DIRECTIONS FOR THIS TASK - Go through the data and copy each line where the string "from" appears.

#### TASK INPUTS ####

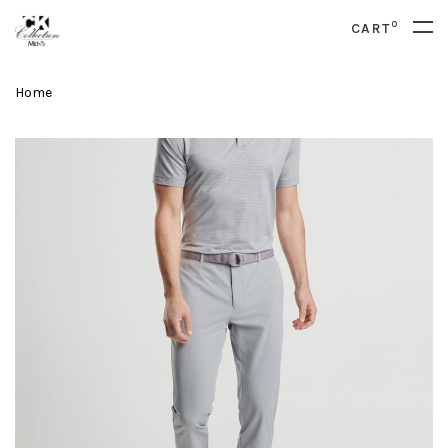
0
CART
Home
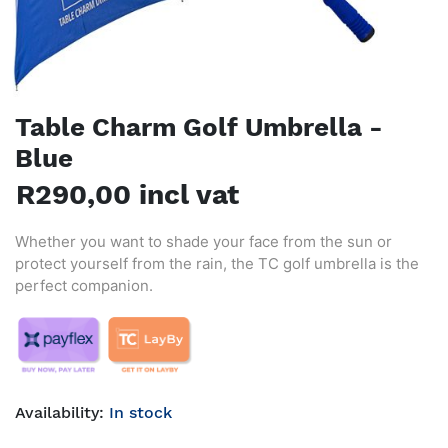
Table Charm Golf Umbrella -
Blue
R290,00 incl vat
Whether you want to shade your face from the sun or
protect yourself from the rain, the TC golf umbrella is the
perfect companion.
Availability:
In stock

####

RESPONSE -
Whether you want to shade your face from the sun or
protect yourself from the rain, the TC golf umbrella is the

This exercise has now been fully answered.